Task goal
Every line of the entries that holds the word "Janeiro" is to be copied.

Saved entries
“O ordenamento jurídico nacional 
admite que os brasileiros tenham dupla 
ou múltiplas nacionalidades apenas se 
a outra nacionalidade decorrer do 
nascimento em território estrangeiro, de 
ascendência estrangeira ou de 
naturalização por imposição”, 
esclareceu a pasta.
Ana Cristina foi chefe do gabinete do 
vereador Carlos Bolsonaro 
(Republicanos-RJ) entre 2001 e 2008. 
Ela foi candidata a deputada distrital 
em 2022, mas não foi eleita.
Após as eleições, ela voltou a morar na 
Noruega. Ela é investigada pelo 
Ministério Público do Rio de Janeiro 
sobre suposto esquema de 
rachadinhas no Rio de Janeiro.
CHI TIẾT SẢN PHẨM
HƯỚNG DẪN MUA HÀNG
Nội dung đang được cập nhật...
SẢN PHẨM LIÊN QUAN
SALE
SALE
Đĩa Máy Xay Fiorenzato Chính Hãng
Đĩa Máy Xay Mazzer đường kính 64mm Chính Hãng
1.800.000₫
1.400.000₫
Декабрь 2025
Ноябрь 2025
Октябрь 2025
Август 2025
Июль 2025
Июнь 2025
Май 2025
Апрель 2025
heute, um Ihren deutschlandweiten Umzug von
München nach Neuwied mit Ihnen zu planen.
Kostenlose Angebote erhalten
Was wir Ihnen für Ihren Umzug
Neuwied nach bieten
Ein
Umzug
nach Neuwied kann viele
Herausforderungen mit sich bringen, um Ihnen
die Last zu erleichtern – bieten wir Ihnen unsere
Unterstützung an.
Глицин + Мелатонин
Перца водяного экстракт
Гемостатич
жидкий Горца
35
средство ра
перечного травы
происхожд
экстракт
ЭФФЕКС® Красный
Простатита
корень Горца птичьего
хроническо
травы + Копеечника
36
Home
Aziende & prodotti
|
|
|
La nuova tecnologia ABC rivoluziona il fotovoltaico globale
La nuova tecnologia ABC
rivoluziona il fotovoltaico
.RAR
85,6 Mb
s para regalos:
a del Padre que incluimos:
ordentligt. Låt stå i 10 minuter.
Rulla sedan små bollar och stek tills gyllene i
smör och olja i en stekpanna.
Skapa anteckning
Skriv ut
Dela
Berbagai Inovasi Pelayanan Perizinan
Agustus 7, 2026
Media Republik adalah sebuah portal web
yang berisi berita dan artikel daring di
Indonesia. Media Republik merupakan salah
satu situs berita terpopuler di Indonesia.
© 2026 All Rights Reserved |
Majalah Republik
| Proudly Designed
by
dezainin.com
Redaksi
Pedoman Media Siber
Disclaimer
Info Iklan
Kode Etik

Task output
Ministério Público do Rio de Janeiro 
rachadinhas no Rio de Janeiro.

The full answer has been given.